2. Whether or not Marubeni is liable to pay taxes under Philippine tax law.

RULING:

1. Marubeni can avail of tax amnesty. Petitioner claims that Marubeni is disqualified from
availing of tax amnesty under E.O. No. 41, which provides that “those with income tax cases
already filed in Court as of the effectivity hereof” may not avail of the amnesty granted
therein. The point of reference is the date of effectivity of EO No. 41. Thus, for a taxpayer to
qualify for amnesty, there must have been no income tax cases filed in court against when the
said ordinance took effect.

EO No. 41 took effect on August 22, 1986, while the case questioning the tax defiencies was
filed by Marubeni with the CTA on September 26, 1986. When EO No. 41 took effect, there
was still no pending case in court.
The difficulty herein is with respect to the contractor’s tax assessment (business tax) and
respondent’s availment of the amnesty under EO 64, which expanded EO 41’s coverage.
When EO 64 took effect on Nov 17, 1986, it did not provide for exceptions to the coverage of
the amnesty for business, estate and donor’s taxes. Instead, Section 8 said EO provided that:

“Section 8. The provisions of Executive Orders Nos. 41 and 54 which are not
contrary to or inconsistent with this amendatory Executive Order shall remain in full
force and effect.”

There is nothing in EO No. 64 that provides that it should retroact to the effectivity of EO No.
41, the original issuance. Neither is it necessarily implied from EO No. 64 that it or any of its
provisions should apply retroactively. The general rule is that an amendatory act operates
prospectively. Where the statute amending a tax law is silent as to whether it operates
retroactively, the amendment will not be given a retroactive effect so as to subject to tax past
transactions not subject to tax under the original act. It may not be given a retroactive effect
unless it is so provided expressly or by necessary implication and no vested right or
obligations of contract are thereby impaired.

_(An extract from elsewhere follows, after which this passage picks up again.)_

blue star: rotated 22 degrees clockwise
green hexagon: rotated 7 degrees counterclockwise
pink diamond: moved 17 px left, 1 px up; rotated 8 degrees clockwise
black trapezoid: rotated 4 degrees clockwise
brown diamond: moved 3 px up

2. Yes, Marubeni is subject to Philippine tax laws. Marubeni contends that assuming it did not
validly avail of the amnesty, it is still not liable for the deficiency tax because the income
from the projects came from the “Offshore Portion” as opposed to “Onshore Portion”. It
claims all materials and equipment in the contract under the “Offshore Portion” were
manufactured and completed in Japan, not in the Philippines, and are therefore not subject to
Philippine taxes.

CIR argues that since the two agreements are turn-key, they call for the supply of both
materials and services to the client, they are contracts for a piece of work and are indivisible.
The situs of the two projects is in the Philippines, and the materials provided and services
rendered were all done and completed within the territorial jurisdiction of the Philippines.
Accordingly, respondent’s entire receipts from the contracts, including its receipts from the
Offshore Portion, constitute income from Philippine sources. The total gross receipts covering
both labor and materials should be subjected to contractor’s tax.

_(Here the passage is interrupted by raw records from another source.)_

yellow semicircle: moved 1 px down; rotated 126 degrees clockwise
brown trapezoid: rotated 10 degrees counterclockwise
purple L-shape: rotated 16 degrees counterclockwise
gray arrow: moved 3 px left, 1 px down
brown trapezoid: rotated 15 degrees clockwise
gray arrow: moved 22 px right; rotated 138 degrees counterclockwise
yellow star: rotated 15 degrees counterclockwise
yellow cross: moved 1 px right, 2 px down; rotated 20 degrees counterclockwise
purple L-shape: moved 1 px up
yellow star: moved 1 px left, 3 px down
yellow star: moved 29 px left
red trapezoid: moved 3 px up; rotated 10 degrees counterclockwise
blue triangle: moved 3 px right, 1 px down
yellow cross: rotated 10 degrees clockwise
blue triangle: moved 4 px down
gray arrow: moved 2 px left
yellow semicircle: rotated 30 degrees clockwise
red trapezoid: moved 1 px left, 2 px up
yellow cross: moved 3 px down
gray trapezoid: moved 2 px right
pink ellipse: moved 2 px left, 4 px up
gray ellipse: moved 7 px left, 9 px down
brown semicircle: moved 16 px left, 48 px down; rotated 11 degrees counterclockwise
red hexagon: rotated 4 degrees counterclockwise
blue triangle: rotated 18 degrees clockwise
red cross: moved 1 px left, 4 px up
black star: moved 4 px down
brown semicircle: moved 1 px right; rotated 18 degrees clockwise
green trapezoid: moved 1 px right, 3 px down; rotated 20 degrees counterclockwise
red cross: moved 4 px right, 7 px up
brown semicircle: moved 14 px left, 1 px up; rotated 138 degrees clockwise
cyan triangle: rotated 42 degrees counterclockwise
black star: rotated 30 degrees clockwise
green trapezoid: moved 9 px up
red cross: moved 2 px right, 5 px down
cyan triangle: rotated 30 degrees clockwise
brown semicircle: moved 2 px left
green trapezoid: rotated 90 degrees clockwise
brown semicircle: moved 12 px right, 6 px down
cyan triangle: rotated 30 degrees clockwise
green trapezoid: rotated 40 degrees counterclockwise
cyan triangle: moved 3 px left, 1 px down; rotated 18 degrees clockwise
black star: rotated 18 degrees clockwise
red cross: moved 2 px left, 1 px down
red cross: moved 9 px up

A contractor’s tax is a tax imposed upon the privilege of engaging in business. It is generally
in the nature of an excise tax on the exercise of a privilege of selling services or labor rather
than a sale on products and is directly collectible from the person exercising the privilege.
Being an excise tax, it can be levied by the taxing authority only when the acts, privileges or
business are done or performed within the jurisdiction of said authority. Like property taxes,
it cannot be imposed on an occupation or privilege outside the taxing district.

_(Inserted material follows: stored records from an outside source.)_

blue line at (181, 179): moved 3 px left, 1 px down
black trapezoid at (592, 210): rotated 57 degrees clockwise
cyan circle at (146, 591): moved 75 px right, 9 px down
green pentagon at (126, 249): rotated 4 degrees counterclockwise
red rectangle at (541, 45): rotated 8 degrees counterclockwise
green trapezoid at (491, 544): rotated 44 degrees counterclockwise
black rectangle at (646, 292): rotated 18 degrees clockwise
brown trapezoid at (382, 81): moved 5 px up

Marubeni, however, was able to sufficiently prove in trial that not all its work was performed
in the Philippines because some of them were completed in Japan (and in fact subcontracted)
in accordance with the provisions of the contracts. While the construction and installation
work were completed within the Philippines, the evidence is clear that some pieces of
equipment and supplies were completely designed and engineered in Japan. All services for
the design, fabrication, engineering and manufacture of the materials and equipment under
Japanese Yen Portion I were made and completed in Japan. These services were rendered
outside the taxing jurisdiction of the Philippines and therefore not subject to contractor’s tax.